To properly manage your network and IT infrastructure, one needs to capture and analyze packets of information sent on the network, called SNMP Traps. These are protocol data units (PDUs) sent by various systems, agents and devices on the network using the SNMP protocol and contain information about events happening to those systems. Very often this information is critical to a network manager and it is crucial that a capable network management system (NMS) is installed and capturing this data in real-time. The key is to make sure the NMS is able to adequately translate and resolve the information contained in the traps. In order to resolve the information and then take the necessary steps of action, be they logging, initiation of notification schedules or automatic execution of scripts, the receiving system must be able to parse the information contained in packet, encoded by the SNMP protocol. There are many layers of information in the trap, called variable bindings (or varbinds), and the management system must be able to accurately identify each one of those varbinds.
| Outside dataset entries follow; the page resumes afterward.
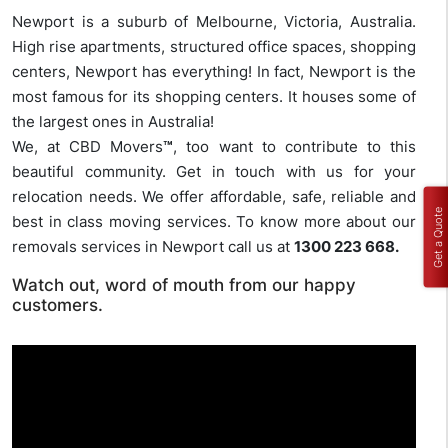
Newport is a suburb of Melbourne, Victoria, Australia.
High rise apartments, structured office spaces, shopping
centers, Newport has everything! In fact, Newport is the
most famous for its shopping centers. It houses some of
the largest ones in Australia!
We, at CBD Movers
™
, too want to contribute to this
beautiful community. Get in touch with us for your
relocation needs. We offer affordable, safe, reliable and
Get a Quote
best in class moving services. To know more about our
removals services in Newport call us at
1300 223 668.
Watch out, word of mouth from our happy
customers.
Each varbind contains a piece of information called an Object Identifier (OID). Each OID is actually comprised by a series of numbers, and each represents a unique object in the universe (e.g. some objects include - 18.104.22.168 (internet), and 22.214.171.124.4.1.9 (cisco systems), etc.).
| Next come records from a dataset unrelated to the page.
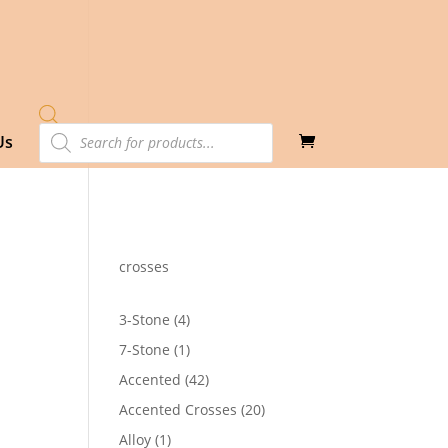
Products
Us
search
crosses
4
3-Stone
4
products
1
7-Stone
1
product
42
Accented
42
products
20
Accented Crosses
20
products
1
Alloy
1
In order to identify the OIDs, a successful system must employ a comprehensive ASN.1 MIB Database. It also helps to have a quality MIB Compiler built into the system so users can compile and load new ASN.1 MIBs into the system in case the network management system finds an OID that it does not understand. The compiler rips through the text, compiles the objects into fully qualified OIDs, and inserts the information and it’s dependencies into the database for use by the system later. The very best management systems have ways of automatically acquiring MIBs from online libraries and compiling them into the system, and that way the system can have automatic determination and resolution of these SNMP Traps. Of course there are very few of these systems available and they have concrete patents covering this technology (both the acquisition and the online mib libraries). This technology is called MIBAcquire.
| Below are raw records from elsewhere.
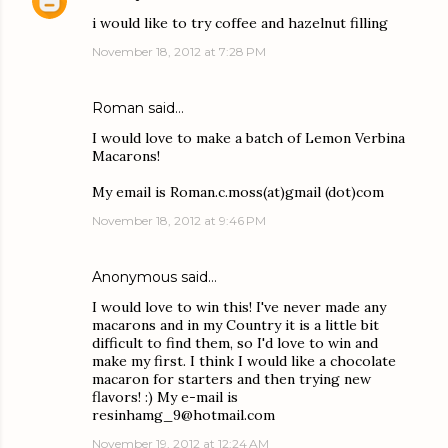
i would like to try coffee and hazelnut filling
November 18, 2012 at 7:28 PM
Roman said…
I would love to make a batch of Lemon Verbina
Macarons!
My email is Roman.c.moss(at)gmail (dot)com
November 18, 2012 at 9:46 PM
Anonymous said…
I would love to win this! I've never made any
macarons and in my Country it is a little bit
difficult to find them, so I'd love to win and
make my first. I think I would like a chocolate
macaron for starters and then trying new
flavors! :) My e-mail is
resinhamg_9@hotmail.com
November 19, 2012 at 12:24 AM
It is suggested that if a company is building a management system that they license this valuable technology in order to take advantage of these valuable features. In addition to compiling and acquiring MIBs, a great SNMP trap management system can also have a configuration of trap filters. These “filters” have built-in information that allows the management system to indentify, classify, and organize the information in a pre-determined way. This in fact is almost the best way to deal with these SNMP trap PDUs, as it allows the system to perform at an optimal rate, especially in the midst of a trap flood (i.e. a huge storm of traps being sent across the network). These floods are not altogether uncommon, and the NMS should be able to handle these in a timely and secure way. Some of these systems have thousands of these filter definitions, and they can successfully analyze traps at a dizzying rate using CRC and de-duplication algorithms. Once these traps are received, and the OIDs are identified, the traps can be accurately resolved and then can be finally processed using correlation. The ideal SNMP trap solutions can determine context and then within that context look at the other possibly related events that may be happening as well.
This process, correlation, is critical to determine not only what is going on in your network right now, but also a smart system can also use this information to predict events in the future. It is this ability to determine and predict that makes these systems so valuable and will save a business money (also known as ROI).